Originally posted on December 31, 2017
Happy and healthy 2018 to all!
In this series of blog posts, I will discuss FATF’s November 2017 Guidance on Private Sector Information Sharing. I am happy to say that the Guidance addresses many of the points I noted in my 2016 SWIFT Institute paper on AML/CTF and data privacy (e.g. cross-border data protection law, how confidentiality can forbid group sharing).
The FATF Guidance is a welcome development and seems to be part of a shift in thinking towards more favorable attitudes regarding data governance among AML/CFT professionals that I have personally noted in the past year. This is probably due to a host of factors including the EU’s General Data Protection Regulation (GDPR) constantly being in the headlines, the rise of cooperative public-private groups such as the UK’s Joint Money Laundering Intelligence Taskforce (JMLIT) and US’s FinCEN Exchange, Brexit, and developments in Fintech.
Building off its 2016 efforts, this FATF Guidance puts information sharing on the map in committing its governments to implement agendas to meet these goals.

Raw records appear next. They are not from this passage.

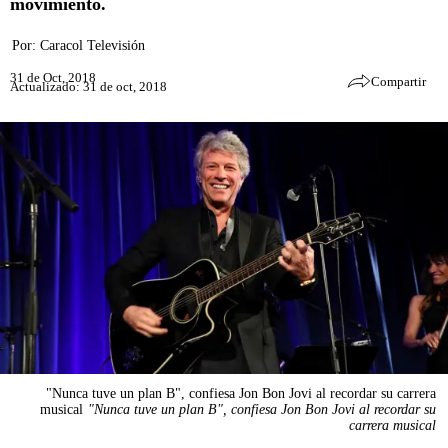
movimiento.
Por:
Caracol Televisión
31 de Oct, 2018
Compartir
Actualizado: 31 de oct, 2018
"Nunca tuve un plan B", confiesa Jon Bon Jovi al recordar su carrera
musical
"Nunca tuve un plan B", confiesa Jon Bon Jovi al recordar su
carrera musical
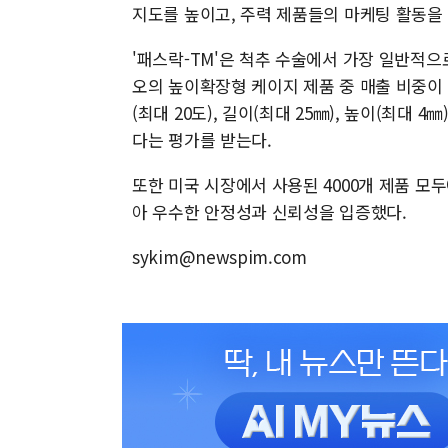
지도를 높이고, 주력 제품들의 마케팅 활동을
'패스락-TM'은 척추 수술에서 가장 일반적
오의 높이확장형 케이지 제품 중 매출 비중이
(최대 20도), 길이(최대 25㎜), 높이(최대
다는 평가를 받는다.
또한 미국 시장에서 사용된 4000개 제품 모
아 우수한 안정성과 신뢰성을 입증했다.
sykim@newspim.com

The Guidance tells the private sector that states consider data sharing an internal and group priority. Hopefully, it will provide financial institutions with enough confidence to contribute to forming the standards necessary so data sharing (public-private and private-private) can effectively balance market and national security interests. FATF emphasizes this throughout the text, noting that putting the guidelines into practice requires public and private views and expertise. Notably, FATF adds data privacy authorities to the Guidance’s intended audience alongside governments and financial institutions, thereby recognizing the importance of these views to the goal.
However, as is typical of any international group’s stance on a globally complicated issue with conditions that change according to jurisdiction, FATF guidance can only provide guideposts – it does not, and cannot, furnish the detailed governance and operational processes that regulators and financial institutions need. This is not a criticism, but a reminder of the role and limitations of these Guidances and how much work there is yet to be done by national authorities and the private sector.*
FATF confirmed the widely-held belief that information sharing is essential to a “well-functioning AML/CFT framework.” In forthcoming posts, I will expand on three thematic streams within the Guidance;
- Data protection and privacy and AML/CFT are not mutually exclusive
- Financial institutions must share data internally and across the group
- Effective data sharing is only possible with public-private and private-private cooperation. (Recognizing the sometime cyclical cycle that public-private groups are “source as well as target of information flow.”)
All while noting that two conditions pervade all of the above;
- Siloed views are not effective
- Technology and governance are intertwined
I am looking forward to getting on the blog wagon again and seeing how the data sharing regime develops. A thank you to everyone who has been supportive of my work on this topic over the years. Keep engaging – there’s more to come in 2018.
*Having said this, I hope the Wolfsberg Group follows suit and completes its 2014 guidance on AML/CFT and data privacy.
**This blog represents my personal opinions and does not represent LexisNexis Risk Solutions. My research is my personal intellectual property and has been in no way influenced by any member of the financial services community or by government officials.